The business world learned a painful lesson in the last decade about booms that go bust. The results were dramatic and messy and still are felt today. The scale is clearly not the same, but there is optimism in this industry, with many thinking the antiaging skin care boom will last. “It may not be realistic to expect sustainable growth at as rapid a pace as we have seen the past few years,’ said Centerchem’s Packer, “but I do believe that a larger business base in antiaging skin care is here to stay.”

The growing number of players in the industry along with some interesting new distribution channels certainly has had an impact on the sales of antiaging skin care. Home shopping channels on cable television have launched a number of successful lines, including some that only are available there. Jon Packer thinks many drugstore chains are getting it right in a lot of ways, putting out their own branded products at good value points and greatly increasing the range of products they offer with a lot of emphasis on skin treatment and antiaging products.

Wrinkle Free Future?

Short-term advances are happening rapidly, and Packer points to new types of claims, with improvement in the degree of wrinkle reduction as an example. He sees advances in ingredients that interact with specific cellular receptors or sites that activate or deactivate proteins. Ingredients that signal natural pathways in the skin is another approach of great potential, as are improvements in the texture and overall appearance of the skin and improvements for treating sensitive skin.

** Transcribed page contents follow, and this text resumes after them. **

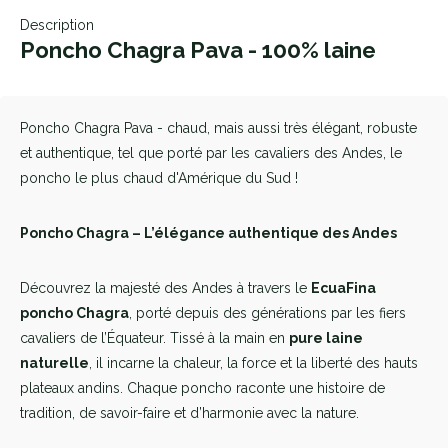
Description
Poncho Chagra Pava - 100% laine
Poncho Chagra Pava - chaud, mais aussi très élégant, robuste
et authentique, tel que porté par les cavaliers des Andes, le
poncho le plus chaud d'Amérique du Sud !
Poncho Chagra – L’élégance authentique des Andes
Découvrez la majesté des Andes à travers le
EcuaFina
poncho Chagra
, porté depuis des générations par les fiers
cavaliers de l’Équateur. Tissé à la main en
pure laine
naturelle
, il incarne la chaleur, la force et la liberté des hauts
plateaux andins. Chaque poncho raconte une histoire de
tradition, de savoir-faire et d’harmonie avec la nature.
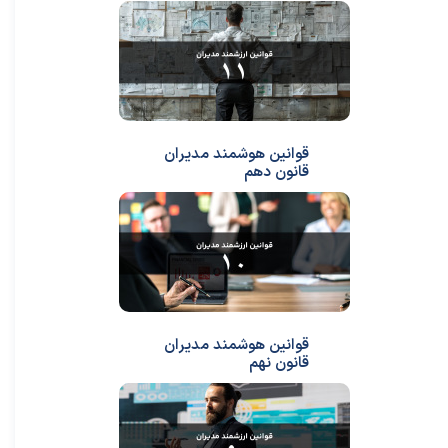
قوانین هوشمند مدیران
قانون دهم
قوانین هوشمند مدیران
قانون نهم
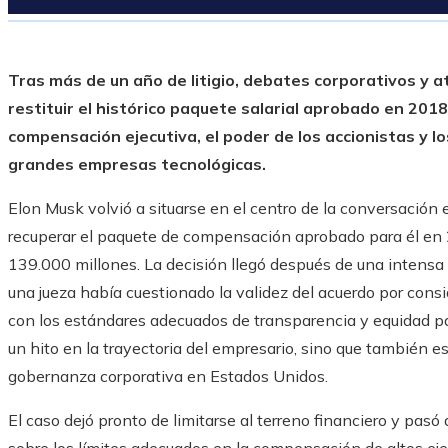
Tras más de un año de litigio, debates corporativos y a
restituir el histórico paquete salarial aprobado en 2018.
compensación ejecutiva, el poder de los accionistas y lo
grandes empresas tecnológicas.
Elon Musk volvió a situarse en el centro de la conversación
recuperar el paquete de compensación aprobado para él e
139.000 millones. La decisión llegó después de una intensa 
una jueza había cuestionado la validez del acuerdo por cons
con los estándares adecuados de transparencia y equidad pa
un hito en la trayectoria del empresario, sino que también 
gobernanza corporativa en Estados Unidos.
El caso dejó pronto de limitarse al terreno financiero y pas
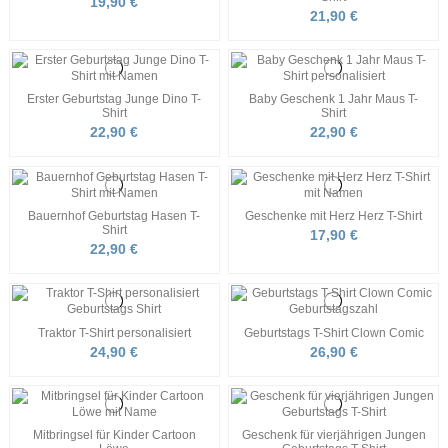
19,90 €
21,90 €
Erster Geburtstag Junge Dino T-
Baby Geschenk 1 Jahr Maus T-
Shirt
Shirt
22,90 €
22,90 €
Bauernhof Geburtstag Hasen T-
Geschenke mit Herz Herz T-Shirt
Shirt
17,90 €
22,90 €
Traktor T-Shirt personalisiert
Geburtstags T-Shirt Clown Comic
24,90 €
26,90 €
Mitbringsel für Kinder Cartoon
Geschenk für vierjährigen Jungen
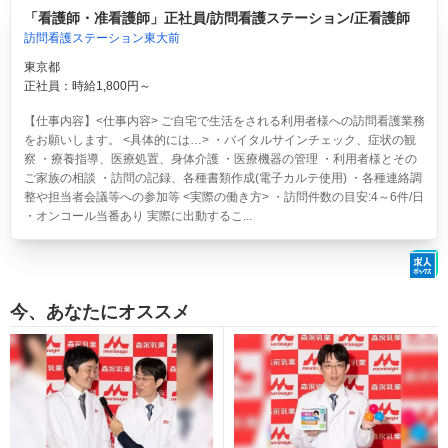
「看護師・准看護師」正社員/訪問看護ステーション/正看護師
訪問看護ステーション東大前
東京都
正社員：時給1,800円～
【仕事内容】<仕事内容> ご自宅で生活をされる利用者様への訪問看護業務
をお願いします。 <具体的には…> ・バイタルサインチェック、症状の観
察 ・療養指導、医療処置、身体介護 ・医療機器の管理 ・利用者様とその
ご家族の相談 ・訪問の記録、各種書類作成(電子カルテ使用) ・各種連絡調
整や担当者会議等への参加等 <実際の働き方> ・訪問件数の目安:4～6件/日
・オンコール当番あり 実際に出動するこ...
今、あなたにオススメ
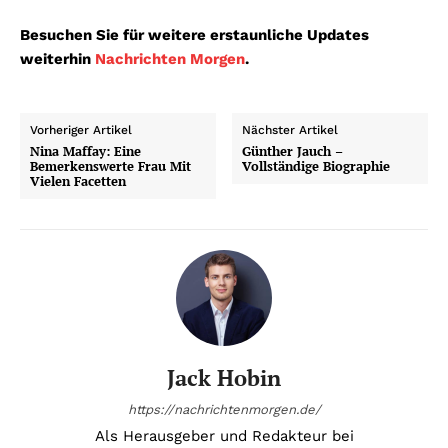
Besuchen Sie für weitere erstaunliche Updates
weiterhin
Nachrichten Morgen
.
Vorheriger Artikel
Nächster Artikel
Nina Maffay: Eine
Günther Jauch –
Bemerkenswerte Frau Mit
Vollständige Biographie
Vielen Facetten
Jack Hobin
https://nachrichtenmorgen.de/
Als Herausgeber und Redakteur bei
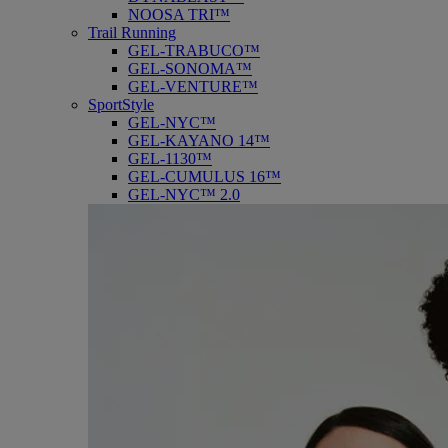
NOOSA TRI™
Trail Running
GEL-TRABUCO™
GEL-SONOMA™
GEL-VENTURE™
SportStyle
GEL-NYC™
GEL-KAYANO 14™
GEL-1130™
GEL-CUMULUS 16™
GEL-NYC™ 2.0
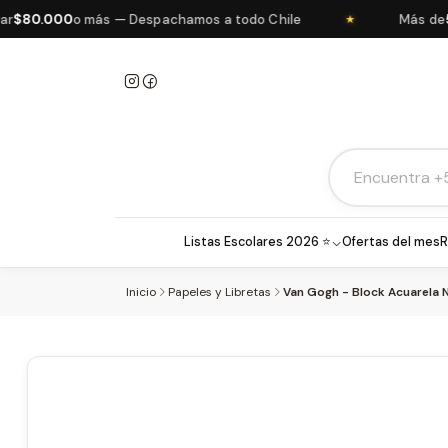
0.000
o más — Despachamos a todo Chile
Más de
5.00
★
Listas Escolares 2026 ⭐
Ofertas del mes
R
Inicio
Papeles y Libretas
Van Gogh - Block Acuarela 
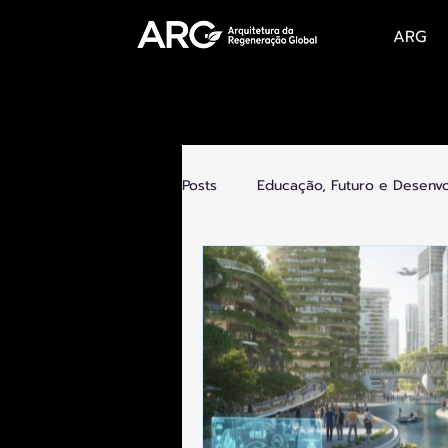
ARG
Posts
Educação, Futuro e Desenv
Futuro do Trabalho, Novas Econo
Tecnologia e Humanidade
C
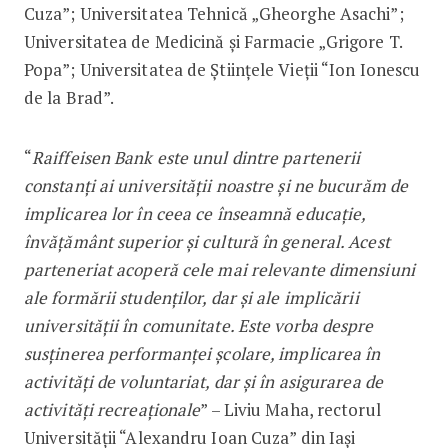
Cuza”; Universitatea Tehnică „Gheorghe Asachi”;
Universitatea de Medicină și Farmacie „Grigore T.
Popa”; Universitatea de Ştiinţele Vieţii “Ion Ionescu
de la Brad”.
“
Raiffeisen Bank este unul dintre partenerii
constanți ai universității noastre și ne bucurăm de
implicarea lor în ceea ce înseamnă educație,
învățământ superior și cultură în general. Acest
parteneriat acoperă cele mai relevante dimensiuni
ale formării studenților, dar și ale implicării
universității în comunitate. Este vorba despre
susținerea performanței școlare, implicarea în
activități de voluntariat, dar și în asigurarea de
activități recreaționale
” – Liviu Maha, rectorul
Universității “Alexandru Ioan Cuza” din Iași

Longer term, Packer sees a much wider potential. In no particular order, he predicts better control of oiliness; being able to control pigmentation (darker and lighter); further strides in truly turning back the clock; smoother, firmer, better textured, more youthful-looking skin; greater specificity of active ingredients targeted for specific end benefits and with enhanced delivery/sustained release (longer acting) on the skin. “We should never minimize that better cosmetic effects will be developed, which give immediate visual and tactile benefits to the cosmetic appearance and feel of skin,” said Packer.